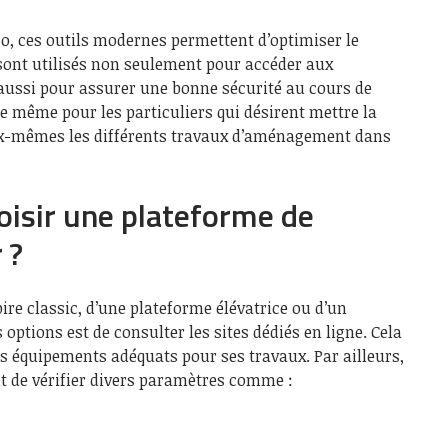
co, ces outils modernes permettent d’optimiser le
 sont utilisés non seulement pour accéder aux
aussi pour assurer une bonne sécurité au cours de
 de même pour les particuliers qui désirent mettre la
ux-mêmes les différents travaux d’aménagement dans
isir une plateforme de
 ?
pire classic, d’une plateforme élévatrice ou d’un
options est de consulter les sites dédiés en ligne. Cela
rs équipements adéquats pour ses travaux. Par ailleurs,
ant de vérifier divers paramètres comme :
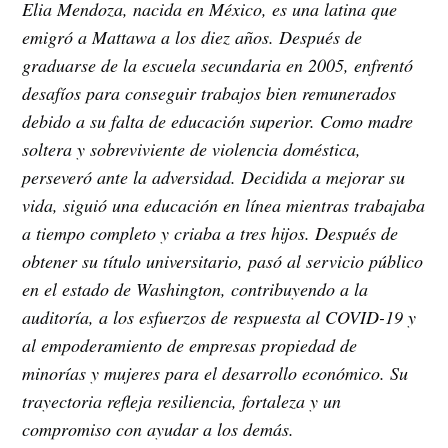
Elia Mendoza, nacida en México, es una latina que
emigró a Mattawa a los diez años. Después de
graduarse de la escuela secundaria en 2005, enfrentó
desafíos para conseguir trabajos bien remunerados
debido a su falta de educación superior. Como madre
soltera y sobreviviente de violencia doméstica,
perseveró ante la adversidad. Decidida a mejorar su
vida, siguió una educación en línea mientras trabajaba
a tiempo completo y criaba a tres hijos. Después de
obtener su título universitario, pasó al servicio público
en el estado de Washington, contribuyendo a la
auditoría, a los esfuerzos de respuesta al COVID-19 y
al empoderamiento de empresas propiedad de
minorías y mujeres para el desarrollo económico. Su
trayectoria refleja resiliencia, fortaleza y un
compromiso con ayudar a los demás.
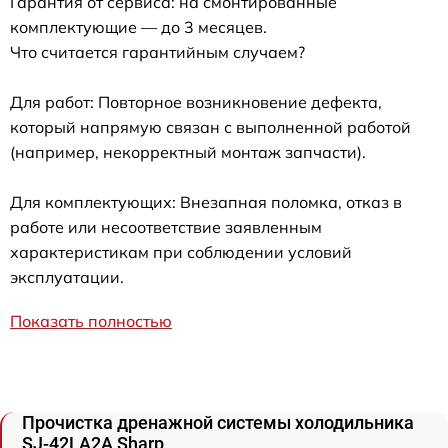
Гарантия от сервиса: на смонтированные
комплектующие — до 3 месяцев.
Что считается гарантийным случаем?
Для работ: Повторное возникновение дефекта,
который напрямую связан с выполненной работой
(например, некорректный монтаж запчасти).
Для комплектующих: Внезапная поломка, отказ в
работе или несоответствие заявленным
характеристикам при соблюдении условий
эксплуатации.
Показать полностью
Прочистка дренажной системы холодильника
SJ-42LA2A Sharp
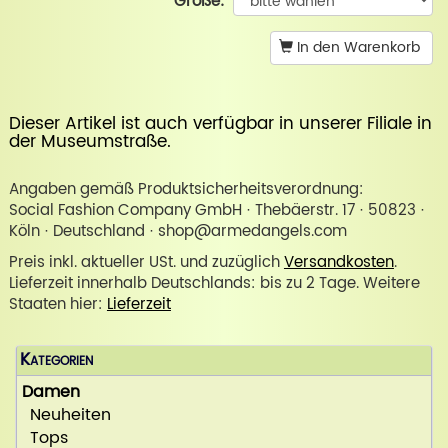
Größe:
In den Warenkorb
Dieser Artikel ist auch verfügbar in unserer
Filiale in
der Museumstraße
.
Angaben gemäß Produktsicherheitsverordnung:
Social Fashion Company GmbH · Thebäerstr. 17 · 50823 ·
Köln · Deutschland · shop@armedangels.com
Preis inkl. aktueller USt. und zuzüglich
Versandkosten
.
Lieferzeit innerhalb Deutschlands: bis zu 2 Tage. Weitere
Staaten hier:
Lieferzeit
Kategorien
Damen
Neuheiten
Tops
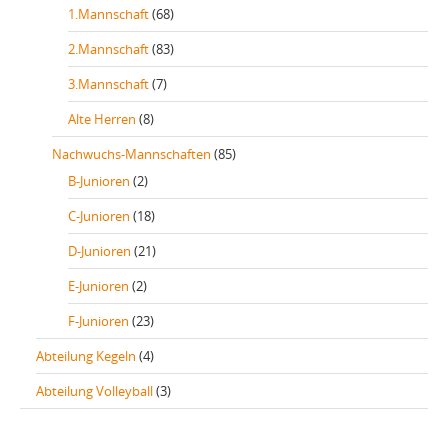
1.Mannschaft
(68)
2.Mannschaft
(83)
3.Mannschaft
(7)
Alte Herren
(8)
Nachwuchs-Mannschaften
(85)
B-Junioren
(2)
C-Junioren
(18)
D-Junioren
(21)
E-Junioren
(2)
F-Junioren
(23)
Abteilung Kegeln
(4)
Abteilung Volleyball
(3)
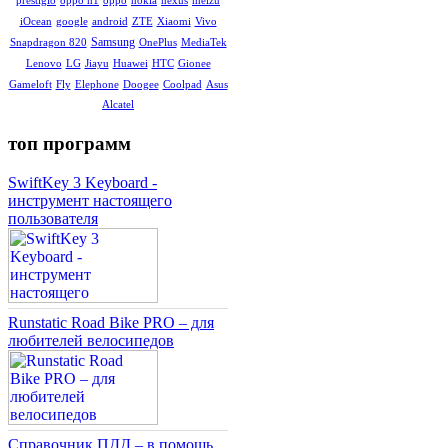
prestigio
oppo n1
oppo
nokia
nexus
Vivo
iOcean
google
android
ZTE
Xiaomi
Samsung
MediaTek
Snapdragon 820
OnePlus
Gionee
Lenovo
LG
Jiayu
Huawei
HTC
Asus
Gameloft
Fly
Elephone
Doogee
Coolpad
Alcatel
топ программ
SwiftKey 3 Keyboard -
инструмент настоящего
пользователя
Runstatic Road Bike PRO – для
любителей велосипедов
Справочник ПДД – в помощь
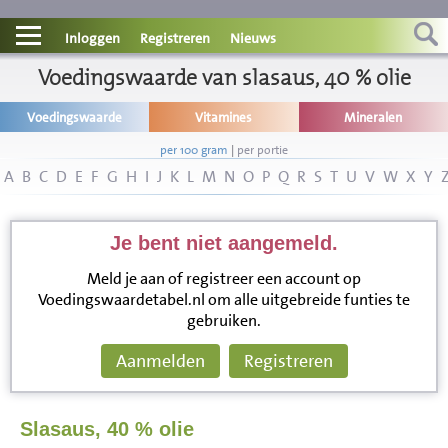
Contact
Inloggen
Registreren
Nieuws
Informatie
Voedingswaarde van slasaus, 40 % olie
Voedingswaarde
Vitamines
Mineralen
Disclaimer
per 100 gram
|
per portie
A
B
C
D
E
F
G
H
I
J
K
L
M
N
O
P
Q
R
S
T
U
V
W
X
Y
Je bent niet aangemeld.
Meld je aan of registreer een account op
Voedingswaardetabel.nl om alle uitgebreide funties te
gebruiken.
Aanmelden
Registreren
Slasaus, 40 % olie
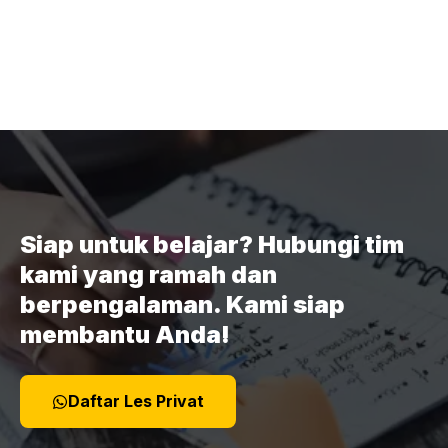
Siap untuk belajar? Hubungi tim
kami yang ramah dan
berpengalaman. Kami siap
membantu Anda!
Daftar Les Privat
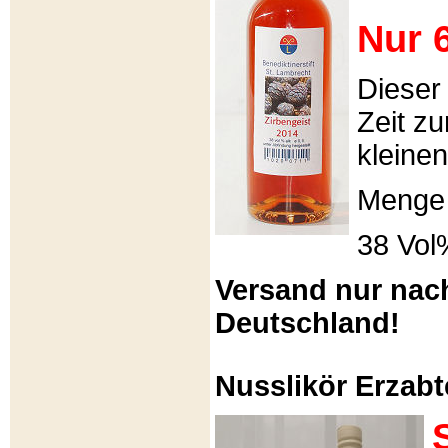
Nur 6
Dieser
Zeit zu
kleinen
Menge 
38 Vol
Versand nur nac
Deutschland!
Nusslikör Erzabte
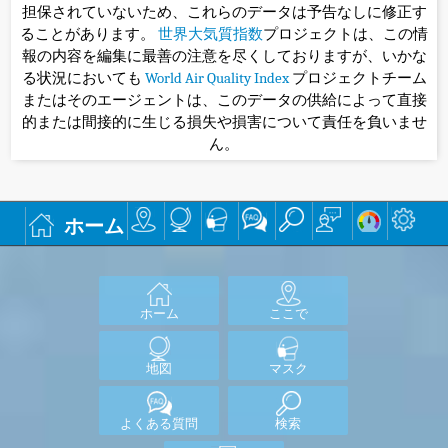
担保されていないため、これらのデータは予告なしに修正す
ることがあります。
世界大気質指数
プロジェクトは、この情
報の内容を編集に最善の注意を尽くしておりますが、いかな
る状況においても
World Air Quality Index
プロジェクトチーム
またはそのエージェントは、このデータの供給によって直接
的または間接的に生じる損失や損害について責任を負いませ
ん。
ホーム
ホーム
ここで
地図
マスク
よくある質問
検索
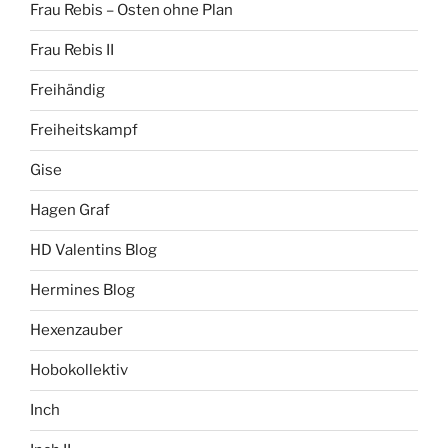
Frau Rebis – Osten ohne Plan
Frau Rebis II
Freihändig
Freiheitskampf
Gise
Hagen Graf
HD Valentins Blog
Hermines Blog
Hexenzauber
Hobokollektiv
Inch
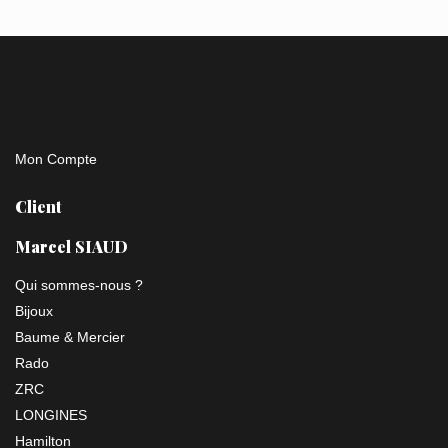
Mon Compte
Client
Marcel SIAUD
Qui sommes-nous ?
Bijoux
Baume & Mercier
Rado
ZRC
LONGINES
Hamilton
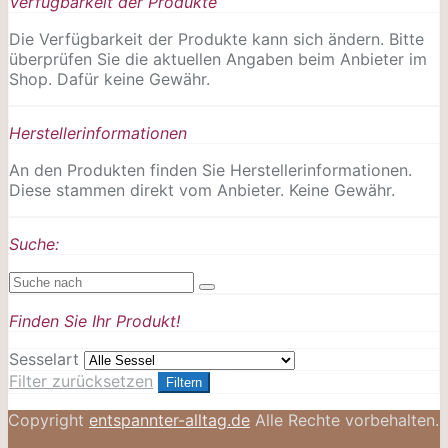
Verfügbarkeit der Produkte
Die Verfügbarkeit der Produkte kann sich ändern. Bitte
überprüfen Sie die aktuellen Angaben beim Anbieter im
Shop. Dafür keine Gewähr.
Herstellerinformationen
An den Produkten finden Sie Herstellerinformationen.
Diese stammen direkt vom Anbieter. Keine Gewähr.
Suche:
Finden Sie Ihr Produkt!
Sesselart
Filter zurücksetzen
Filtern
Copyright
entspannter-alltag.de
Alle Rechte vorbehalten.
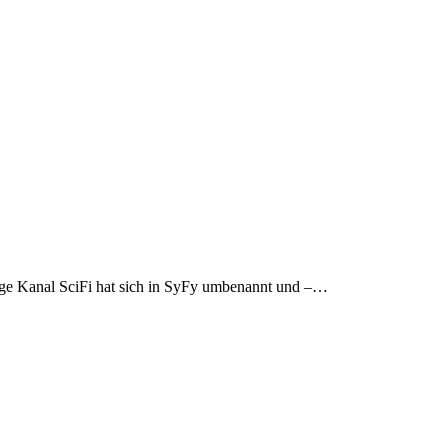
lige Kanal SciFi hat sich in SyFy umbenannt und –…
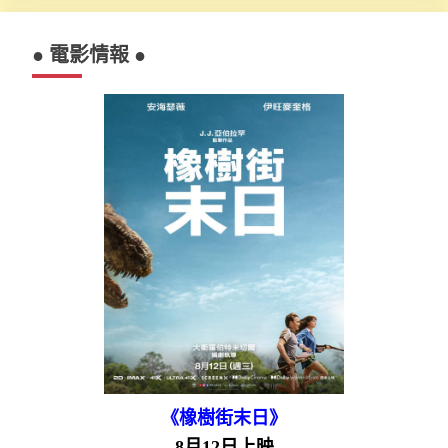
● 電影情報 ●
《橡樹街末日》
8月12日上映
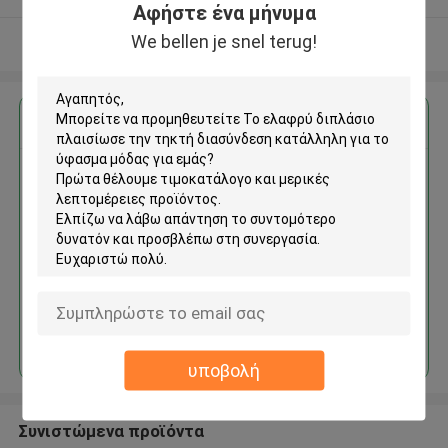
Αφήστε ένα μήνυμα
We bellen je snel terug!
Δείτε περισσότερων
Αποκτήστε την καλύτερη τιμή για
Το ελαφρύ διπλάσιο
πλαισίωσε την τηκτή
διασύνδεση κατάλληλη για το
ύφασμα μόδας
Να συνεχίσει
υποβολή
Συνιστώμενα προϊόντα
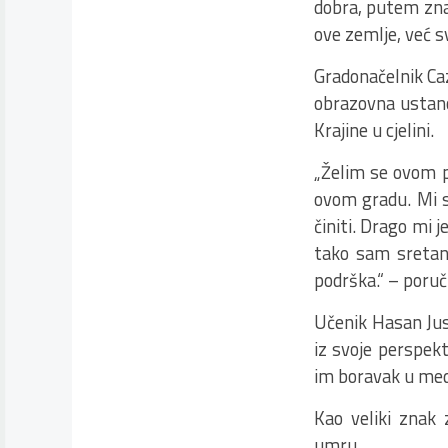
dobra, putem znanj
ove zemlje, već sv
Gradonačelnik Caz
obrazovna ustanov
Krajine u cjelini.
„Želim se ovom p
ovom gradu. Mi s
činiti. Drago mi 
tako sam sretan 
podrška.“ – poruč
Učenik Hasan Jusi
iz svoje perspekt
im boravak u medr
Kao veliki znak 
umru.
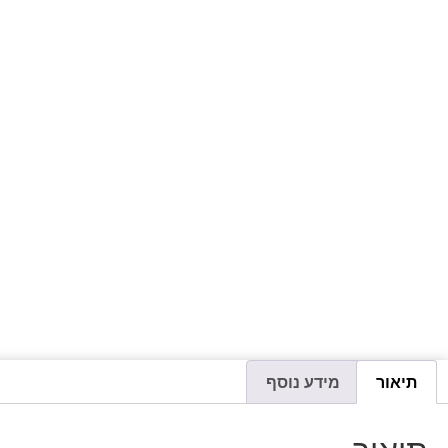
תיאור
מידע נוסף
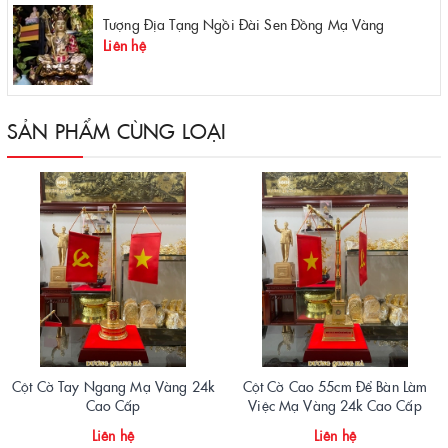
Tượng Địa Tạng Ngồi Đài Sen Đồng Mạ Vàng
Liên hệ
SẢN PHẨM CÙNG LOẠI
Cột Cờ Tay Ngang Mạ Vàng 24k
Cột Cờ Cao 55cm Để Bàn Làm
Cao Cấp
Việc Mạ Vàng 24k Cao Cấp
Liên hệ
Liên hệ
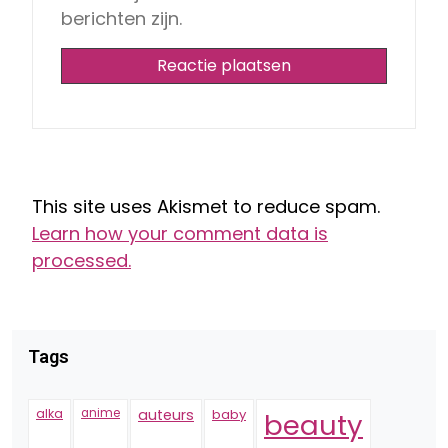
berichten zijn.
This site uses Akismet to reduce spam.
Learn how your comment data is
processed.
Tags
alka
anime
auteurs
baby
beauty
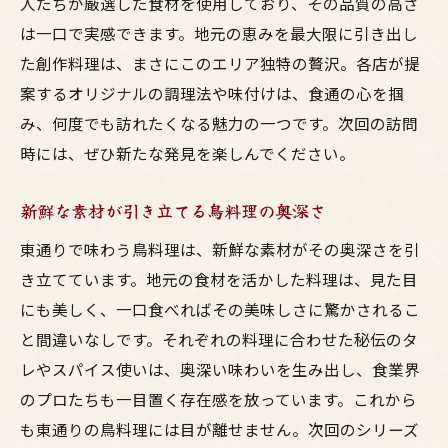
人たちが厳選した食材を使用しており、その品質の高さ
は一口で実感できます。地元の恵みを最大限に引き出し
た創作料理は、まさにこのエリア独特の贅沢。各店が提
案するオリジナルの調理法や味付けは、食通の心を掴
み、何度でも訪れたくなる魅力の一つです。次回の訪問
時には、ぜひ新たな発見を楽しんでください。
新鮮な素材が引き立てる鳥料理の奥深さ
東通りで味わう鳥料理は、新鮮な素材がその奥深さを引
き立てています。地元の食材を活かした料理は、見た目
にも美しく、一口食べればその美味しさに驚かされるこ
と間違いなしです。それぞれの料理に合わせた秘伝のタ
レやスパイス使いは、奥深い味わいを生み出し、食業界
のプロたちも一目置く存在感を放っています。これから
も東通りの鳥料理には目が離せません。次回のシリーズ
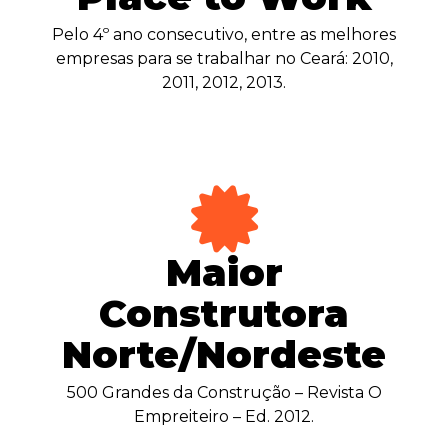
Pelo 4º ano consecutivo, entre as melhores
empresas para se trabalhar no Ceará: 2010,
2011, 2012, 2013.
Maior
Construtora
Norte/Nordeste
500 Grandes da Construção – Revista O
Empreiteiro – Ed. 2012.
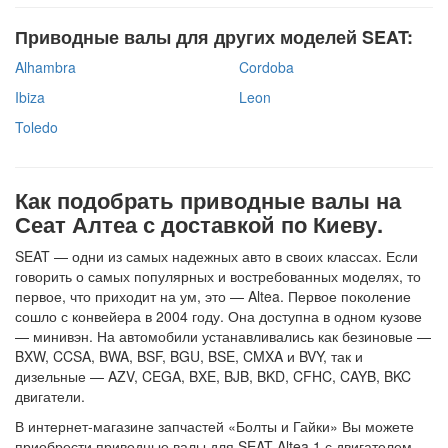
Приводные валы для других моделей SEAT:
Alhambra
Cordoba
Ibiza
Leon
Toledo
Как подобрать приводные валы на
Сеат Алтеа с доставкой по Киеву.
SEAT — одни из самых надежных авто в своих классах. Если
говорить о самых популярных и востребованных моделях, то
первое, что приходит на ум, это — Altea. Первое поколение
сошло с конвейера в 2004 году. Она доступна в одном кузове
— минивэн. На автомобили устанавливались как безиновые —
BXW, CCSA, BWA, BSF, BGU, BSE, CMXA и BVY, так и
дизельные — AZV, CEGA, BXE, BJB, BKD, CFHC, CAYB, BKC
двигатели.
В интернет-магазине запчастей «Болты и Гайки» Вы можете
приобрести приводные валы для SEAT Altea 1 с двигателем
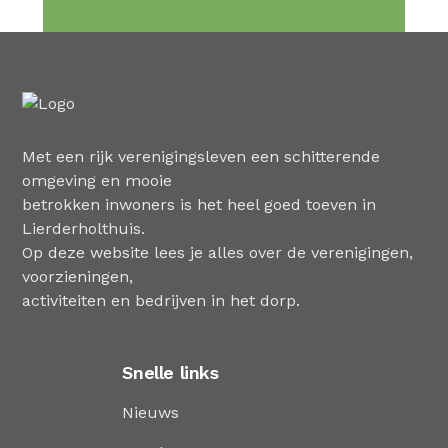
Met een rijk verenigingsleven een schitterende
omgeving en mooie
betrokken inwoners is het heel goed toeven in
Lierderholthuis.
Op deze website lees je alles over de verenigingen,
voorzieningen,
activiteiten en bedrijven in het dorp.
Snelle links
Nieuws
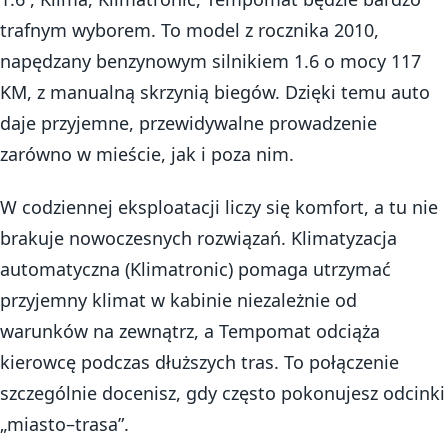
trafnym wyborem. To model z rocznika 2010,
napędzany benzynowym silnikiem 1.6 o mocy 117
KM, z manualną skrzynią biegów. Dzięki temu auto
daje przyjemne, przewidywalne prowadzenie
zarówno w mieście, jak i poza nim.
W codziennej eksploatacji liczy się komfort, a tu nie
brakuje nowoczesnych rozwiązań. Klimatyzacja
automatyczna (Klimatronic) pomaga utrzymać
przyjemny klimat w kabinie niezależnie od
warunków na zewnątrz, a Tempomat odciąża
kierowcę podczas dłuższych tras. To połączenie
szczególnie docenisz, gdy często pokonujesz odcinki
„miasto–trasa”.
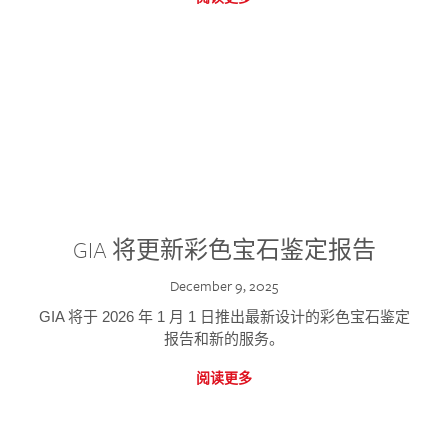
GIA 将更新彩色宝石鉴定报告
December 9, 2025
GIA 将于 2026 年 1 月 1 日推出最新设计的彩色宝石鉴定
报告和新的服务。
阅读更多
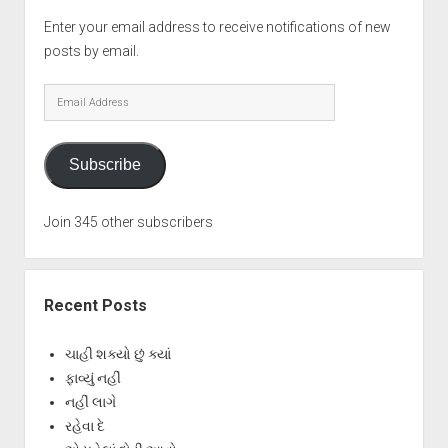
Enter your email address to receive notifications of new
posts by email.
Email
Address
Subscribe
Join 345 other subscribers
Recent Posts
ચાહી શક્યો છું ક્યાં
ફાવ્યું નહીં
નહીં લાગે
રહેવા દે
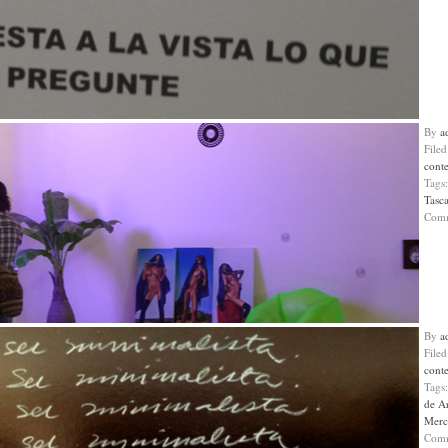
By
a
File
cont
Tags
Tasc
Com
By
a
File
cont
Tags
de A
Merc
Com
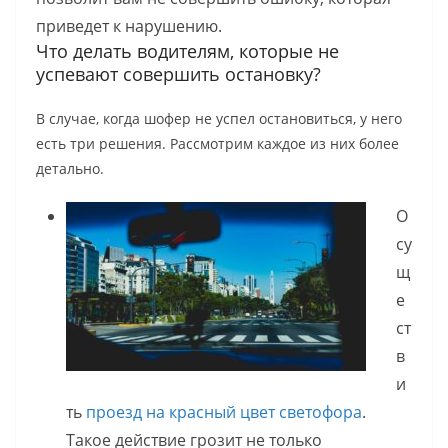
приведет к нарушению.
Что делать водителям, которые не
успевают совершить остановку?
В случае, когда шофер не успел остановиться, у него
есть три решения. Рассмотрим каждое из них более
детально.
О
су
щ
е
ст
в
и
ть
проезд на красный цвет светофора
.
Такое действие грозит не только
========
§ Task item
Among the records above, find the lines where the word "Verfügbarkeit" appears and copy them.

§ Response to this task
Verfügbarkeit der Produkte
Die Verfügbarkeit der Produkte kann sich ändern. Bitte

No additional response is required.